Saturday, February 15, 2014

ABS in Southern Africa: Developing Policy and Implementing Best Practice

On February 12-14 PhytoTrade Africa and The ABS Capacity Development Initiative for Africa, aided by Natural Justice, invited stakeholders of Southern African countries to discuss and identify good ABS policies and best practice on the basis of a number of regional value chain assessments.

One challenge in implementing the Nagoya Protocol has been to design strong and effective regulations while ensuring a business friendly regulatory environment that can attract investment in the sector and ensure its viability. Insights from already existing value chains and operating businesses across the region are highly useful in aiding governments in their efforts to design such national legislations, while ensuring that they simultaneously compliment and contribute to national development plans and objectives.  

Bringing together more than thirty governmental and non-governmental experts from across Southern Africa, along with representatives from industry, the two-day workshop assessed value chains on baobab, devil’s claw, kigelia and marula in Malawi, South Africa and Namibia.

Participants were tasked to assess the strengths and weaknesses of the individual value chains presented by consultants, and to collect examples of challenges and good practices from each. Four small working groups later proceeded to develop a set of recommendations on the basis of the assessments, focusing on:
  1. PIC and MAT requirements for bioprospecting, 
  2. Permitting requirements for bio-trade, 
  3. Regulatory approaches for traditional knowledge, and 
  4. Aspects of an enabling environment beyond good regulation.

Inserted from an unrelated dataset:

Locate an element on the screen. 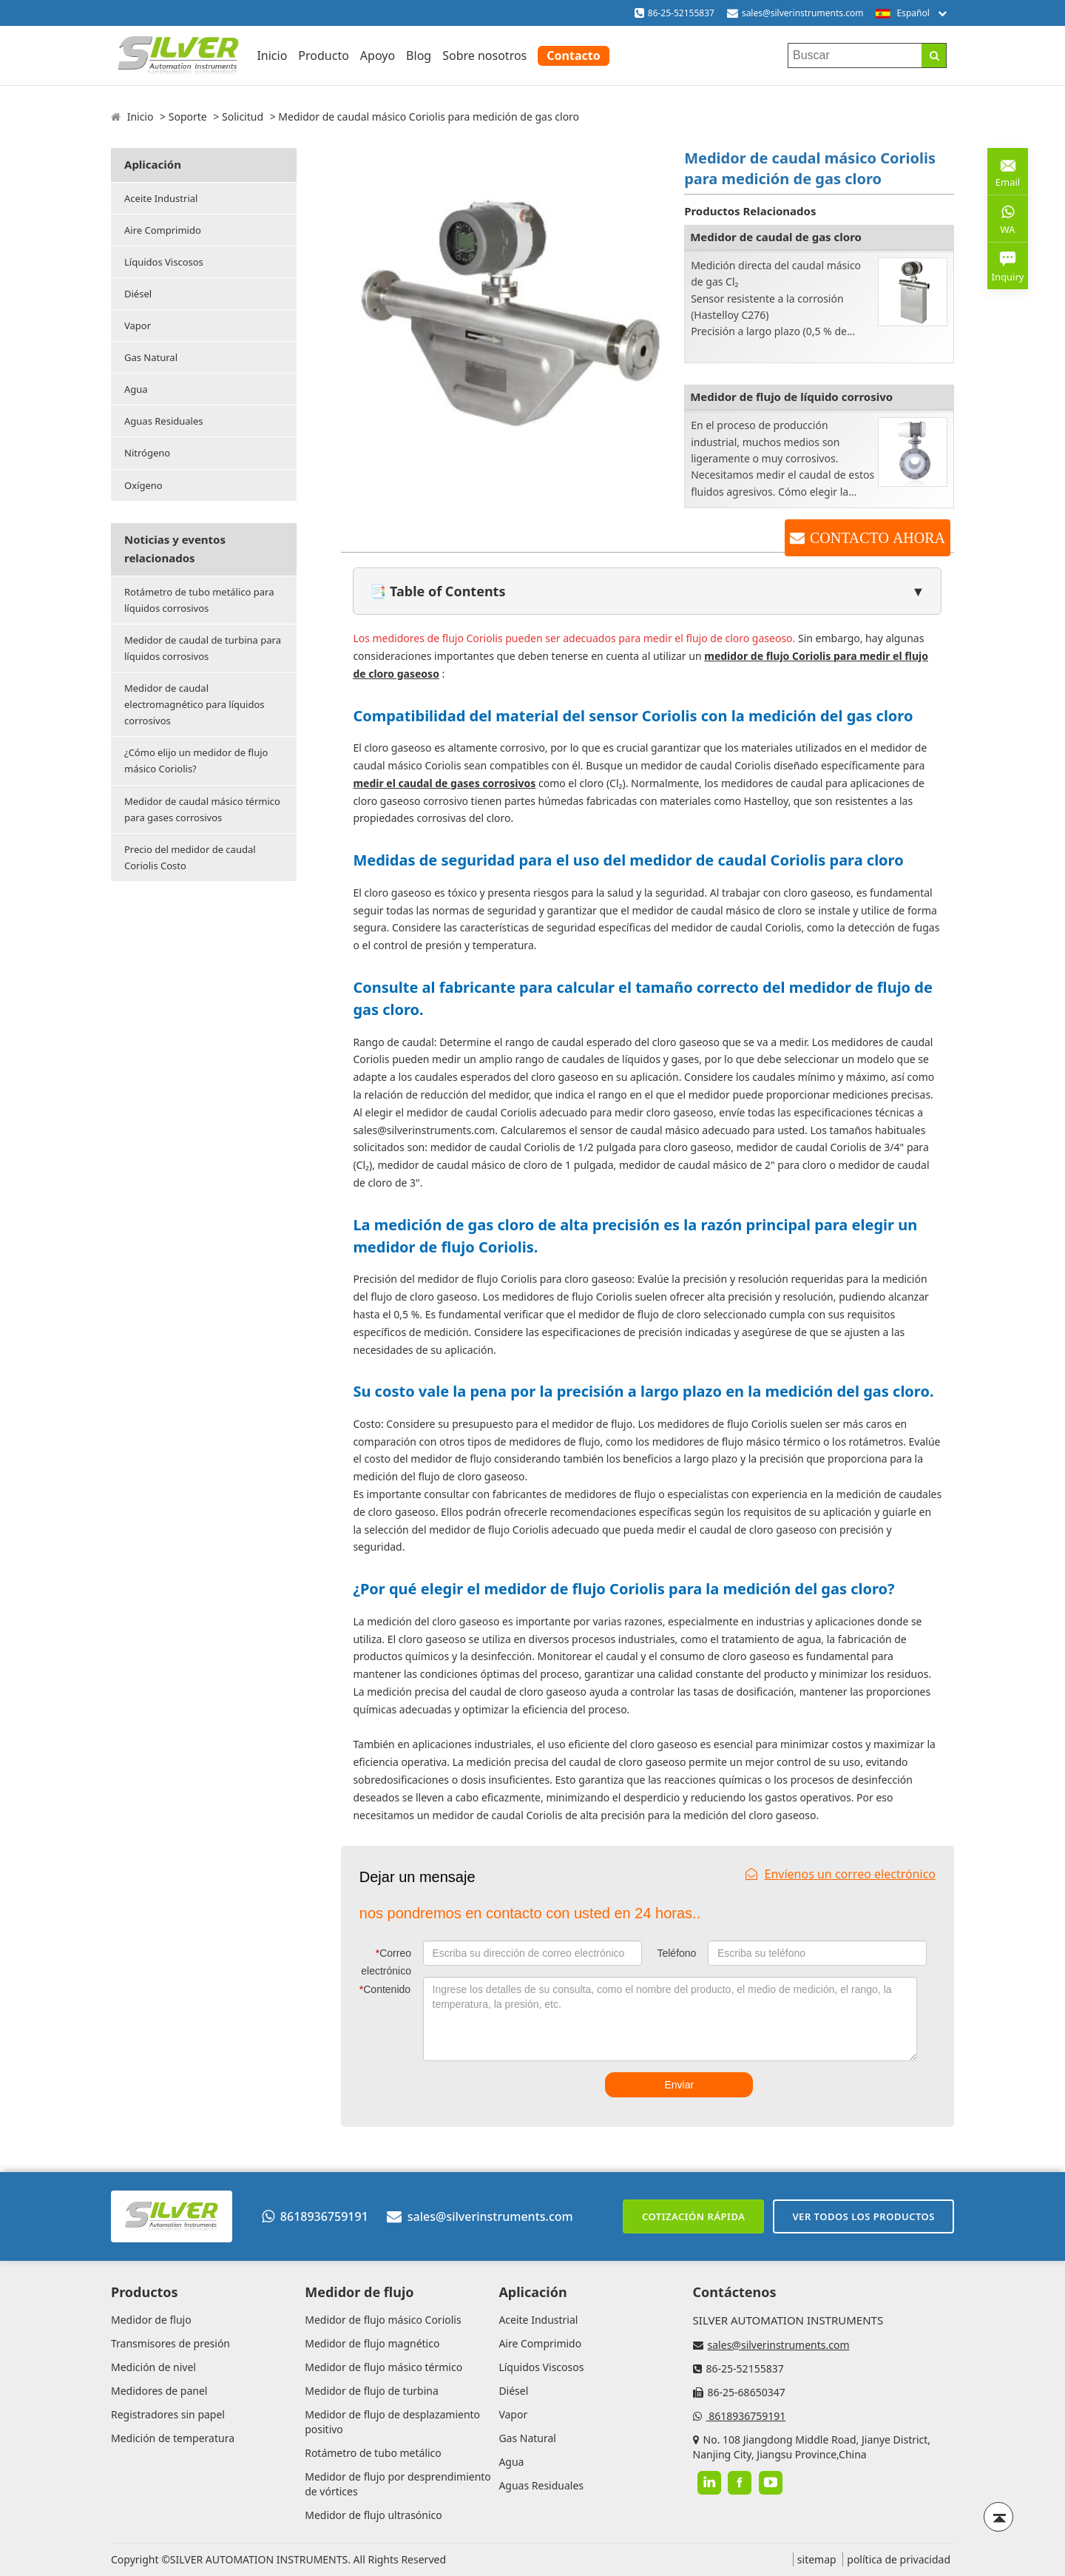 This screenshot has width=1065, height=2576. Líquidos Viscosos is located at coordinates (163, 262).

In all of these discussions two issues were repeatedly underscored: namely the need for regional harmonization and the need for comprehensive national biodiversity strategies in order to capture real benefits for meeting countries’ development goals. These visions would assist by mapping resources, market opportunities and the potential roles of national stakeholders, and by ministries assuming a matchmaking function that brings together national and foreign researchers and developers for local value creation. Regional harmonization, on the other hand, would enable and facilitate regional value chain operation and the regulation of transboundary resources.